Fighting the Stigma of Male Depression

Depression in men is underdiagnosed

Illustration by Brittany Inglese

Real men get the blues. Even worse, they can develop depression. Unlike the occasional bout of melancholy that we all experience from time to time, depression lingers, shading life throughout the day, nearly every day, for weeks or more at a time. It can affect sleep, appetite and the ability to concentrate while also stirring feelings of guilt or worthlessness and thoughts of suicide. “Major depression goes on for weeks, and it’s not just sadness — the person is pretty immobilized [and] has pervasive trouble functioning day to day,” says Stephen Naifeh, PhD, a clinical psychologist at Mill House Counseling Center in Dover.

Nearly a third of US men will go through a period of major depression in their lifetime, according to the American Psychological Association, but few will admit that they feel depressed. Women are reported to suffer from major depression two times more often than men. Compared to women, though, men are less likely to report feelings of depression, says Nashua-based clinical psychologist Carl G. Hindy, PhD, so depression is underdiagnosed in men compared to the female population.

Of the men in the US who do acknowledge their depression, only one in three will take medication for it, and only one in four will seek treatment from a doctor, Hindy says. These statistics reflect the stigma that continues to surround mental illness and treatment and the common reluctance in men to admit that they have depression, to talk about their feelings and to ask for help.

The problem is compounded by the fact that depression in men commonly does not reveal itself in ways we might expect. “It’s not like the guys are crying a lot or feeling sad,” says Naifeh. Instead, there might be anger, irritability, emptiness, joylessness and numbness, possibly masked by addictive behavior. Men often display anger rather than sadness, disappointment or distress, Naifeh says, because anger tends to be perceived as the more masculine — and therefore more socially acceptable — emotion. Many men also shy away from using the word “depressed” to describe themselves, Naifeh says, because they see it as a feminine emotion.

Men tend to suppress or hide their emotions to such a degree that they can lose touch with what they truly feel. It is not uncommon, Hindy says, for a male patient in diagnostic psychological sessions to deny that he is often irritable, has difficulty making decisions or frequently feels guilty. “But the man’s wife will be sitting there nodding, and she will say, ‘Oh, yes, he does do that,’” Hindy says. “Many men are not even aware that they are this way.”
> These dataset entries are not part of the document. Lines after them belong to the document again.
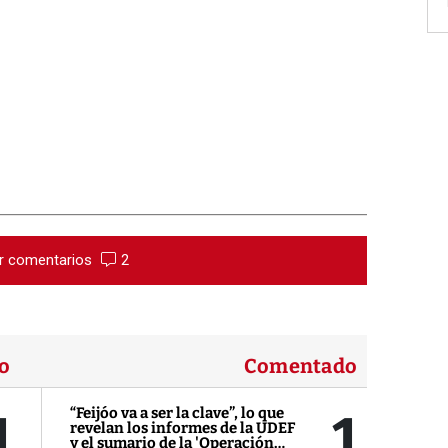
r comentarios
2
o
Comentado
1
1
“Feijóo va a ser la clave”, lo que
revelan los informes de la UDEF
y el sumario de la 'Operación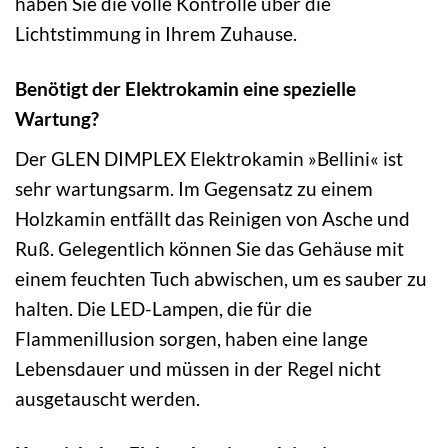
haben Sie die volle Kontrolle über die
Lichtstimmung in Ihrem Zuhause.
Benötigt der Elektrokamin eine spezielle
Wartung?
Der GLEN DIMPLEX Elektrokamin »Bellini« ist
sehr wartungsarm. Im Gegensatz zu einem
Holzkamin entfällt das Reinigen von Asche und
Ruß. Gelegentlich können Sie das Gehäuse mit
einem feuchten Tuch abwischen, um es sauber zu
halten. Die LED-Lampen, die für die
Flammenillusion sorgen, haben eine lange
Lebensdauer und müssen in der Regel nicht
ausgetauscht werden.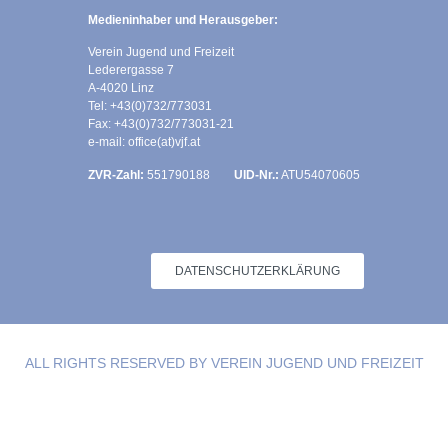
Medieninhaber und Herausgeber:
Verein Jugend und Freizeit
Lederergasse 7
A-4020 Linz
Tel: +43(0)732/773031
Fax: +43(0)732/773031-21
e-mail: office(at)vjf.at
ZVR-Zahl:
551790188
UID-Nr.:
ATU54070605
DATENSCHUTZERKLÄRUNG
ALL RIGHTS RESERVED BY VEREIN JUGEND UND FREIZEIT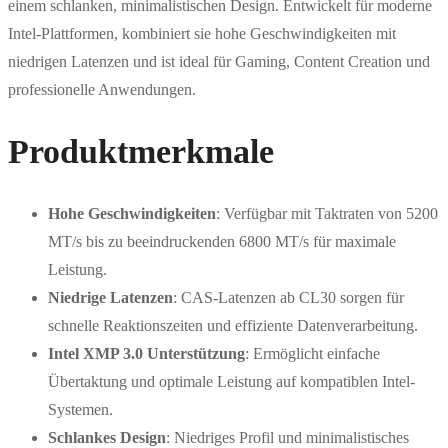
einem schlanken, minimalistischen Design. Entwickelt für moderne
Intel-Plattformen, kombiniert sie hohe Geschwindigkeiten mit
niedrigen Latenzen und ist ideal für Gaming, Content Creation und
professionelle Anwendungen.
Produktmerkmale
Hohe Geschwindigkeiten
: Verfügbar mit Taktraten von 5200
MT/s bis zu beeindruckenden 6800 MT/s für maximale
Leistung.
Niedrige Latenzen
: CAS-Latenzen ab CL30 sorgen für
schnelle Reaktionszeiten und effiziente Datenverarbeitung.
Intel XMP 3.0 Unterstützung
: Ermöglicht einfache
Übertaktung und optimale Leistung auf kompatiblen Intel-
Systemen.
Schlankes Design
: Niedriges Profil und minimalistisches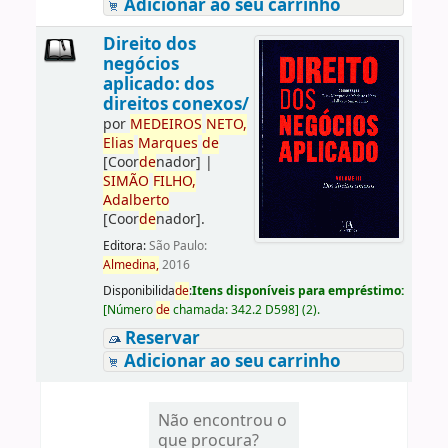
Adicionar ao seu carrinho
Direito dos
negócios
aplicado: dos
direitos conexos/
por
ME
DE
IROS
NETO,
Elias
Marques
de
[Coor
de
nador]
|
SIMÃO
FILHO,
Adalberto
[Coor
de
nador]
.
Editora:
São Paulo:
Almedina,
2016
Disponibilida
de
:
Itens disponíveis para empréstimo:
[
Número
de
chamada:
342.2 D598
]
(2).
Reservar
Adicionar ao seu carrinho
Não encontrou o
que procura?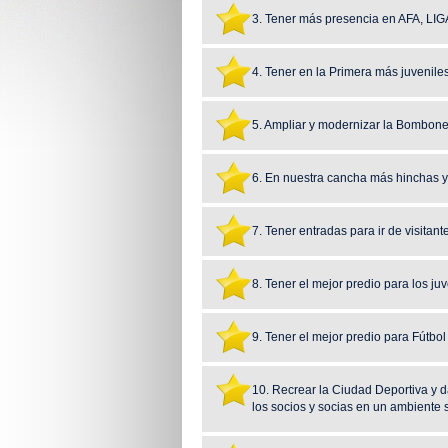
3. Tener más presencia en AFA,
4. Tener en la Primera más juvenile
5. Ampliar y modernizar la Bombon
6. En nuestra cancha más hinchas y
7. Tener entradas para ir de visitant
8. Tener el mejor predio para los ju
9. Tener el mejor predio para Fútbol 
10. Recrear la Ciudad Deportiva y d
los socios y socias en un ambiente 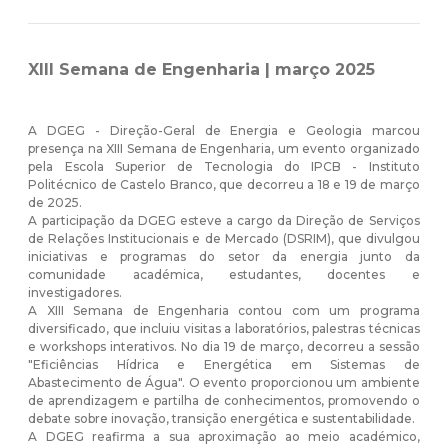
XIII Semana de Engenharia | março 2025
A DGEG - Direção-Geral de Energia e Geologia marcou
presença na XIII Semana de Engenharia, um evento organizado
pela Escola Superior de Tecnologia do IPCB - Instituto
Politécnico de Castelo Branco, que decorreu a 18 e 19 de março
de 2025.
A participação da DGEG esteve a cargo da Direção de Serviços
de Relações Institucionais e de Mercado (DSRIM), que divulgou
iniciativas e programas do setor da energia junto da
comunidade académica, estudantes, docentes e
investigadores.
A XIII Semana de Engenharia contou com um programa
diversificado, que incluiu visitas a laboratórios, palestras técnicas
e workshops interativos. No dia 19 de março, decorreu a sessão
"Eficiências Hídrica e Energética em Sistemas de
Abastecimento de Água". O evento proporcionou um ambiente
de aprendizagem e partilha de conhecimentos, promovendo o
debate sobre inovação, transição energética e sustentabilidade.
A DGEG reafirma a sua aproximação ao meio académico,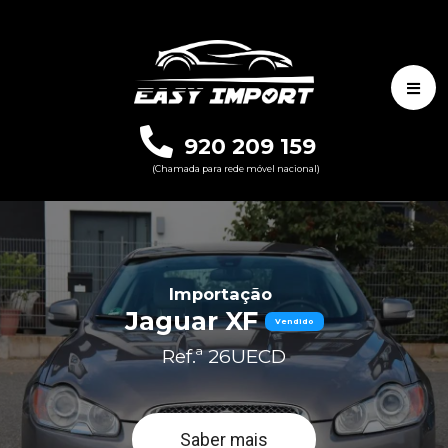
920 209 159
(Chamada para rede móvel nacional)
Importação
Jaguar XF
Vendido
Ref.ª 26UECD
Saber mais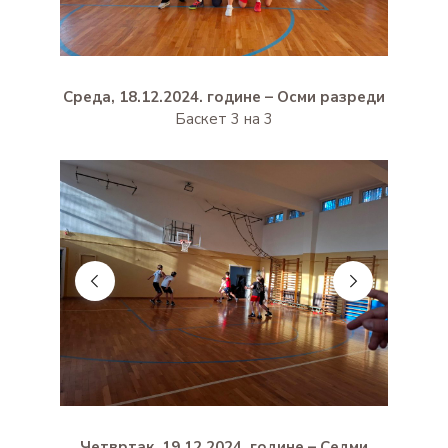
Среда, 18.12.2024. године – Осми разреди
Баскет 3 на 3
Четвртак, 19.12.2024. године – Седми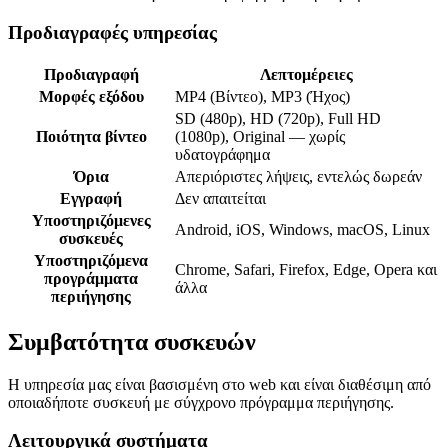
Προδιαγραφές υπηρεσίας
Προδιαγραφή
Λεπτομέρειες
Μορφές εξόδου
MP4 (Βίντεο), MP3 (Ήχος)
SD (480p), HD (720p), Full HD
Ποιότητα βίντεο
(1080p), Original — χωρίς
υδατογράφημα
Όρια
Απεριόριστες λήψεις, εντελώς δωρεάν
Εγγραφή
Δεν απαιτείται
Υποστηριζόμενες
Android, iOS, Windows, macOS, Linux
συσκευές
Υποστηριζόμενα
Chrome, Safari, Firefox, Edge, Opera και
προγράμματα
άλλα
περιήγησης
Συμβατότητα συσκευών
Η υπηρεσία μας είναι βασισμένη στο web και είναι διαθέσιμη από
οποιαδήποτε συσκευή με σύγχρονο πρόγραμμα περιήγησης.
Λειτουργικά συστήματα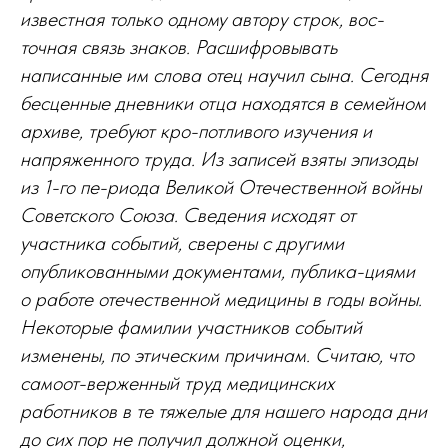
известная только одному автору строк, вос-
точная связь знаков. Расшифровывать
написанные им слова отец научил сына. Сегодня
бесценные дневники отца находятся в семейном
архиве, требуют кро-потливого изучения и
напряженного труда. Из записей взяты эпизоды
из 1-го пе-риода Великой Отечественной войны
Советского Союза. Сведения исходят от
участника событий, сверены с другими
опубликованными документами, публика-циями
о работе отечественной медицины в годы войны.
Некоторые фамилии участников событий
изменены, по этическим причинам. Считаю, что
самоот-верженный труд медицинских
работников в те тяжелые для нашего народа дни
до сих пор не получил должной оценки,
Genetic history influences risk of depression, as does growing up with abuse or in an alcoholic or shame-based family that doesn’t permit boys to express their feelings, Naifeh says. Those who were part of a dysfunctional family or felt unloved and unsupported as children are particularly susceptible to depression as adults when faced with failure or rejection such as job loss. “We compare ourselves to others as well as to our own ideals and internal expectations,” Naifeh says. “When you fall short, if you’ve had a loving environment, you can bear it.”

As preventive measures, men should try to find a balance and engagement in meaningful work and deeply enjoyable activities, Naifeh says. Spirituality also helps many ward off or weather depression, he adds. “[But] the most natural antidepressant that exists for human beings is connection and loving relationships,” Naifeh says. “There is such vitality and self-esteem that comes from connection and close relationships. It helps people bear depression.” Men’s socialization, however, often does not prepare them for close relationships and friendships. “If you have to be self-reliant and deny vulnerability,” Naifeh says, “how do you deal with feelings and relationships? How you do say, ‘You’ve hurt my feelings?’ Men rarely say that to another guy,” and they generally feel embarrassed to bring it up.

Treatment for depression often involves psychotherapy, medication or a combination of the two. Although antidepressants tend to take effect more quickly than therapy — which can be particularly helpful in cases of severe depression — therapy’s positive influence “tends to last longer,” Hindy says, “and acts as both treatment and prevention in one, because we give [patients] tools they can use the rest of their lives.” Commonly, therapy raises patients’ awareness of their thoughts and how thoughts affect their feelings and teaches the patient how to modify harmful thoughts, Hindy adds.

But it can’t happen, of course, if the patient remains in denial. “Just to come in and get into treatment is an important first step,” Naifeh says. “Depression is very treatable.”